Electronic cigarettes

Over the last several years, e-cigarette use has skyrocketed — particularly among teens and young adults. However, use of e-cigarettes during one’s teenage years may lead to a higher likelihood of smoking tobacco cigarettes, a new study has found.

According to LiveScience.com, researchers observed a group of teens who had just entered ninth grade and found that those who regularly used e-cigarettes were more likely to report experimenting with tobacco products both six months and one year afterward than their classmates who didn’t try vaping.
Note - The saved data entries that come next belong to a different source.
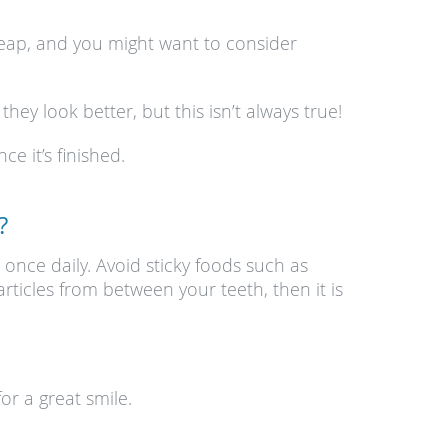
heap, and you might want to consider
ey look better, but this isn’t always true!
e it’s finished.
?
 once daily. Avoid sticky foods such as
ticles from between your teeth, then it is
or a great smile.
“The study found that 14-year-olds who had used e-cigarettes for recreational purposes were four times more likely to start smoking at least one harmful tobacco product — including regular cigarettes, a hookah tobacco water pipe and/or cigars — over the next year,” explained Adam Leventhal, associate professor of preventive medicine and psychology at the Keck School of Medicine of the University of Southern California in Los Angeles and one of the study’s co-authors.

The news may be troubling to some, given e-cigarettes’ stratospheric rise in popularity. Annual sales of these devices rose from just 50,000 in 2008 to an amazing 3.5 million in 2012. It’s now estimated that one in five adult smokers has tried e-cigarettes.

Currently, the sale of e-cigarettes, whose liquid normally contains nicotine, is not prohibited to anyone under 18 years of age on a national level. Last year, the FDA proposed new regulations that would prohibit the sale of e-cigarettes to minors, but these rules haven’t been passed. Some states have already enacted bans on these devices for teens, however.

And while e-cigarettes are typically considered a safer alternative to tobacco cigarettes, this study suggests there is a danger for using them as a teenager, said Dr. Nancy Rigotti, director of the Tobacco Research and Treatment Unit at the Massachusetts General Hospital in Boston.

“(The report) is the strongest evidence to date that e-cigarettes might pose a health hazard by encouraging adolescents to start smoking conventional tobacco products,” Rigotti said.

Still, there’s no definitive proof that e-cigarette use is a direct cause of later use of tobacco products, according to U.S. News and World Report. Leventhal said more research will be required to determine if e-cigarettes are truly the culprit behind tobacco use.